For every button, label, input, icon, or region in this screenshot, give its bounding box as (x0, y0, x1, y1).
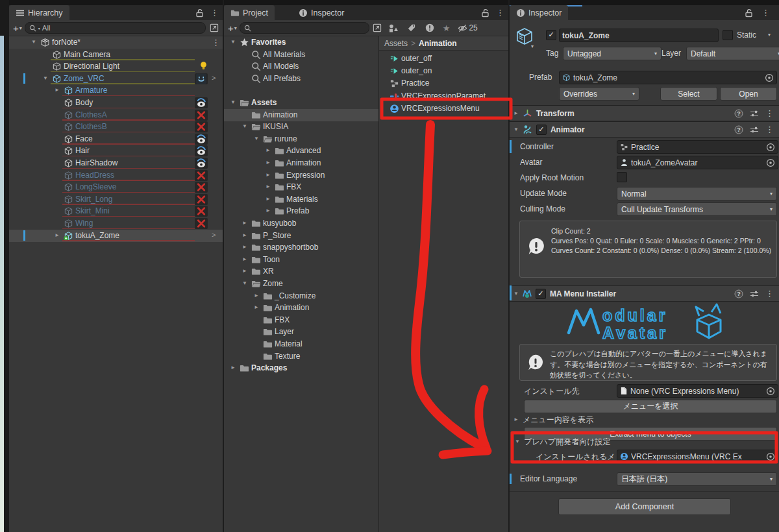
install-target-field[interactable]: None (VRC Expressions Menu) (617, 384, 778, 398)
hierarchy-row[interactable]: Body (9, 97, 223, 109)
kebab-menu-icon[interactable]: ⋮ (212, 38, 220, 47)
prefab-object-field[interactable]: tokuA_Zome (559, 71, 777, 84)
culling-mode-dropdown[interactable]: Cull Update Transforms ▾ (617, 202, 777, 216)
open-button[interactable]: Open (720, 87, 777, 101)
expander-arrow[interactable]: ► (241, 244, 249, 250)
presets-icon[interactable] (750, 125, 759, 134)
layer-dropdown[interactable]: Default ▾ (686, 47, 779, 60)
expander-arrow[interactable]: ► (241, 220, 249, 226)
editor-language-dropdown[interactable]: 日本語 (日本) ▾ (617, 472, 777, 486)
asset-row[interactable]: Practice (379, 77, 508, 90)
breadcrumb-animation[interactable]: Animation (419, 39, 457, 48)
hierarchy-row[interactable]: Skirt_Long (9, 193, 223, 206)
project-tree-row[interactable]: All Models (224, 60, 378, 73)
tab-hierarchy[interactable]: Hierarchy (9, 5, 69, 20)
hierarchy-row[interactable]: Face (9, 133, 223, 145)
project-tree-row[interactable]: Animation (224, 109, 378, 121)
project-tree-row[interactable]: All Materials (224, 49, 378, 61)
project-tree-row[interactable]: FBX (224, 314, 378, 326)
project-search-input[interactable] (240, 22, 369, 34)
hierarchy-row[interactable]: ▼forNote*⋮ (9, 36, 223, 49)
prefab-chevron-icon[interactable]: > (212, 74, 216, 82)
foldout-arrow[interactable]: ▼ (513, 127, 519, 132)
project-tree-row[interactable]: ►P_Store (224, 230, 378, 242)
search-by-type-icon[interactable] (388, 23, 398, 33)
expander-arrow[interactable]: ▼ (253, 136, 260, 141)
panel-divider[interactable] (508, 0, 510, 532)
hierarchy-row[interactable]: HeadDress (9, 169, 223, 182)
update-mode-dropdown[interactable]: Normal ▾ (617, 187, 777, 200)
create-button[interactable]: +▾ (228, 23, 237, 34)
help-icon[interactable]: ? (734, 109, 743, 118)
asset-row[interactable]: VRCExpressionsMenu (379, 103, 508, 115)
project-tree-row[interactable]: ►Advanced (224, 145, 378, 157)
gameobject-icon-caret[interactable]: ▾ (531, 43, 534, 49)
project-tree-row[interactable]: ►snappyshortbob (224, 241, 378, 254)
red-x-icon[interactable] (195, 194, 208, 205)
project-tree-row[interactable]: ►kusyubob (224, 217, 378, 230)
lock-icon[interactable] (481, 8, 489, 18)
hierarchy-row[interactable]: LongSleeve (9, 181, 223, 193)
static-flags-caret[interactable]: ▾ (768, 32, 771, 38)
eye-tool-icon[interactable] (195, 158, 208, 169)
expander-arrow[interactable]: ► (253, 293, 260, 298)
red-x-icon[interactable] (195, 218, 208, 229)
hierarchy-row[interactable]: Hair (9, 145, 223, 157)
active-checkbox[interactable]: ✓ (546, 30, 556, 40)
ma-enabled-checkbox[interactable]: ✓ (536, 289, 546, 299)
kebab-menu-icon[interactable]: ⋮ (210, 8, 219, 18)
prefab-chevron-icon[interactable]: > (212, 231, 216, 239)
bulb-icon[interactable] (199, 61, 208, 71)
kebab-menu-icon[interactable]: ⋮ (496, 8, 504, 18)
project-tree-row[interactable]: ►XR (224, 265, 378, 278)
red-x-icon[interactable] (195, 121, 208, 132)
project-tree-row[interactable]: ►Animation (224, 157, 378, 169)
expander-arrow[interactable]: ▼ (241, 123, 249, 129)
installed-menu-field[interactable]: VRCExpressionsMenu (VRC Ex (617, 450, 778, 463)
expander-arrow[interactable]: ► (241, 268, 249, 274)
red-x-icon[interactable] (195, 182, 208, 193)
foldout-arrow[interactable]: ► (513, 417, 519, 422)
expander-arrow[interactable]: ► (264, 208, 272, 213)
open-new-window-icon[interactable] (373, 23, 382, 32)
open-new-window-icon[interactable] (210, 23, 219, 32)
tab-inspector[interactable]: Inspector (510, 5, 568, 20)
expander-arrow[interactable]: ► (264, 147, 272, 153)
presets-icon[interactable] (750, 289, 759, 298)
hierarchy-row[interactable]: ▼Zome_VRC> (9, 73, 223, 85)
animator-enabled-checkbox[interactable]: ✓ (536, 125, 547, 135)
expander-arrow[interactable]: ► (264, 160, 272, 165)
red-x-icon[interactable] (195, 110, 208, 121)
red-x-icon[interactable] (195, 170, 208, 181)
expander-arrow[interactable]: ▼ (42, 75, 49, 81)
tab-project[interactable]: Project (224, 5, 275, 20)
expander-arrow[interactable]: ▼ (241, 280, 249, 286)
hierarchy-row[interactable]: HairShadow (9, 157, 223, 169)
apply-root-motion-checkbox[interactable] (617, 172, 627, 182)
asset-row[interactable]: outer_off (379, 53, 508, 65)
hierarchy-row[interactable]: Main Camera (9, 49, 223, 61)
presets-icon[interactable] (750, 109, 759, 118)
project-tree-row[interactable]: ▼rurune (224, 133, 378, 145)
create-button[interactable]: +▾ (13, 23, 22, 34)
project-tree-row[interactable]: All Prefabs (224, 73, 378, 85)
expander-arrow[interactable]: ► (264, 172, 272, 178)
expander-arrow[interactable]: ► (241, 232, 249, 238)
search-by-label-icon[interactable] (407, 23, 416, 32)
controller-object-field[interactable]: Practice (617, 140, 778, 154)
smiley-icon[interactable] (195, 73, 208, 84)
object-picker-icon[interactable] (766, 143, 775, 152)
expander-arrow[interactable]: ► (53, 232, 61, 238)
transform-header[interactable]: ► Transform ? ⋮ (510, 105, 779, 121)
select-menu-button[interactable]: メニューを選択 (524, 400, 777, 413)
expander-arrow[interactable]: ▼ (229, 39, 237, 45)
kebab-menu-icon[interactable]: ⋮ (765, 108, 774, 118)
show-menu-contents-foldout[interactable]: メニュー内容を表示 (523, 415, 593, 426)
hierarchy-row[interactable]: Wing (9, 217, 223, 230)
expander-arrow[interactable]: ► (264, 196, 272, 202)
foldout-arrow[interactable]: ▼ (513, 291, 519, 296)
avatar-object-field[interactable]: tokuA_ZomeAvatar (617, 156, 778, 169)
hierarchy-row[interactable]: ►tokuA_Zome> (9, 230, 223, 242)
expander-arrow[interactable]: ▼ (229, 99, 237, 105)
kebab-menu-icon[interactable]: ⋮ (765, 289, 774, 298)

+ + + + + + +

▸ Exercise brief
Copy the material above word for word, images excluded.

▸ Response area
For every button, label, input, icon, or region in this screenshot, give its bounding box as (x0, y0, x1, y1).
install-target-field[interactable]: None (VRC Expressions Menu) (617, 384, 778, 398)
hierarchy-row[interactable]: Body (9, 97, 223, 109)
kebab-menu-icon[interactable]: ⋮ (212, 38, 220, 47)
prefab-object-field[interactable]: tokuA_Zome (559, 71, 777, 84)
culling-mode-dropdown[interactable]: Cull Update Transforms ▾ (617, 202, 777, 216)
open-button[interactable]: Open (720, 87, 777, 101)
expander-arrow[interactable]: ► (241, 244, 249, 250)
presets-icon[interactable] (750, 125, 759, 134)
layer-dropdown[interactable]: Default ▾ (686, 47, 779, 60)
expander-arrow[interactable]: ► (241, 220, 249, 226)
editor-language-dropdown[interactable]: 日本語 (日本) ▾ (617, 472, 777, 486)
asset-row[interactable]: Practice (379, 77, 508, 90)
breadcrumb-animation[interactable]: Animation (419, 39, 457, 48)
hierarchy-row[interactable]: Skirt_Long (9, 193, 223, 206)
project-tree-row[interactable]: All Models (224, 60, 378, 73)
tab-hierarchy[interactable]: Hierarchy (9, 5, 69, 20)
hierarchy-row[interactable]: Face (9, 133, 223, 145)
project-tree-row[interactable]: Animation (224, 109, 378, 121)
project-tree-row[interactable]: All Materials (224, 49, 378, 61)
project-tree-row[interactable]: FBX (224, 314, 378, 326)
project-search-input[interactable] (240, 22, 369, 34)
hierarchy-row[interactable]: ▼forNote*⋮ (9, 36, 223, 49)
prefab-chevron-icon[interactable]: > (212, 74, 216, 82)
foldout-arrow[interactable]: ▼ (513, 127, 519, 132)
project-tree-row[interactable]: ►P_Store (224, 230, 378, 242)
search-by-type-icon[interactable] (388, 23, 398, 33)
expander-arrow[interactable]: ▼ (253, 136, 260, 141)
panel-divider[interactable] (508, 0, 510, 532)
hierarchy-row[interactable]: HeadDress (9, 169, 223, 182)
update-mode-dropdown[interactable]: Normal ▾ (617, 187, 777, 200)
create-button[interactable]: +▾ (228, 23, 237, 34)
help-icon[interactable]: ? (734, 109, 743, 118)
asset-row[interactable]: VRCExpressionsMenu (379, 103, 508, 115)
project-tree-row[interactable]: ►Advanced (224, 145, 378, 157)
gameobject-icon-caret[interactable]: ▾ (531, 43, 534, 49)
project-tree-row[interactable]: ►snappyshortbob (224, 241, 378, 254)
red-x-icon[interactable] (195, 194, 208, 205)
project-tree-row[interactable]: ►kusyubob (224, 217, 378, 230)
lock-icon[interactable] (481, 8, 489, 18)
hierarchy-row[interactable]: LongSleeve (9, 181, 223, 193)
static-flags-caret[interactable]: ▾ (768, 32, 771, 38)
eye-tool-icon[interactable] (195, 158, 208, 169)
expander-arrow[interactable]: ► (253, 293, 260, 298)
red-x-icon[interactable] (195, 218, 208, 229)
hierarchy-row[interactable]: Hair (9, 145, 223, 157)
active-checkbox[interactable]: ✓ (546, 30, 556, 40)
ma-enabled-checkbox[interactable]: ✓ (536, 289, 546, 299)
kebab-menu-icon[interactable]: ⋮ (210, 8, 219, 18)
prefab-chevron-icon[interactable]: > (212, 231, 216, 239)
bulb-icon[interactable] (199, 61, 208, 71)
kebab-menu-icon[interactable]: ⋮ (496, 8, 504, 18)
project-tree-row[interactable]: ►XR (224, 265, 378, 278)
red-x-icon[interactable] (195, 121, 208, 132)
project-tree-row[interactable]: ►Animation (224, 157, 378, 169)
expander-arrow[interactable]: ▼ (241, 123, 249, 129)
installed-menu-field[interactable]: VRCExpressionsMenu (VRC Ex (617, 450, 778, 463)
expander-arrow[interactable]: ► (241, 268, 249, 274)
red-x-icon[interactable] (195, 182, 208, 193)
foldout-arrow[interactable]: ► (513, 417, 519, 422)
expander-arrow[interactable]: ► (264, 208, 272, 213)
open-new-window-icon[interactable] (373, 23, 382, 32)
open-new-window-icon[interactable] (210, 23, 219, 32)
tab-inspector[interactable]: Inspector (510, 5, 568, 20)
expander-arrow[interactable]: ► (264, 147, 272, 153)
presets-icon[interactable] (750, 289, 759, 298)
hierarchy-row[interactable]: ▼Zome_VRC> (9, 73, 223, 85)
animator-enabled-checkbox[interactable]: ✓ (536, 125, 547, 135)
expander-arrow[interactable]: ► (264, 160, 272, 165)
red-x-icon[interactable] (195, 110, 208, 121)
red-x-icon[interactable] (195, 170, 208, 181)
expander-arrow[interactable]: ▼ (42, 75, 49, 81)
tab-project[interactable]: Project (224, 5, 275, 20)
expander-arrow[interactable]: ▼ (241, 280, 249, 286)
hierarchy-row[interactable]: HairShadow (9, 157, 223, 169)
apply-root-motion-checkbox[interactable] (617, 172, 627, 182)
asset-row[interactable]: outer_off (379, 53, 508, 65)
hierarchy-row[interactable]: Main Camera (9, 49, 223, 61)
presets-icon[interactable] (750, 109, 759, 118)
project-tree-row[interactable]: ▼rurune (224, 133, 378, 145)
create-button[interactable]: +▾ (13, 23, 22, 34)
project-tree-row[interactable]: All Prefabs (224, 73, 378, 85)
expander-arrow[interactable]: ► (264, 172, 272, 178)
expander-arrow[interactable]: ► (241, 232, 249, 238)
search-by-label-icon[interactable] (407, 23, 416, 32)
controller-object-field[interactable]: Practice (617, 140, 778, 154)
smiley-icon[interactable] (195, 73, 208, 84)
object-picker-icon[interactable] (766, 143, 775, 152)
expander-arrow[interactable]: ► (53, 232, 61, 238)
transform-header[interactable]: ► Transform ? ⋮ (510, 105, 779, 121)
select-menu-button[interactable]: メニューを選択 (524, 400, 777, 413)
expander-arrow[interactable]: ▼ (229, 39, 237, 45)
kebab-menu-icon[interactable]: ⋮ (765, 108, 774, 118)
show-menu-contents-foldout[interactable]: メニュー内容を表示 (523, 415, 593, 426)
hierarchy-row[interactable]: Wing (9, 217, 223, 230)
expander-arrow[interactable]: ► (264, 196, 272, 202)
foldout-arrow[interactable]: ▼ (513, 291, 519, 296)
avatar-object-field[interactable]: tokuA_ZomeAvatar (617, 156, 778, 169)
hierarchy-row[interactable]: ►tokuA_Zome> (9, 230, 223, 242)
expander-arrow[interactable]: ▼ (229, 99, 237, 105)
kebab-menu-icon[interactable]: ⋮ (765, 289, 774, 298)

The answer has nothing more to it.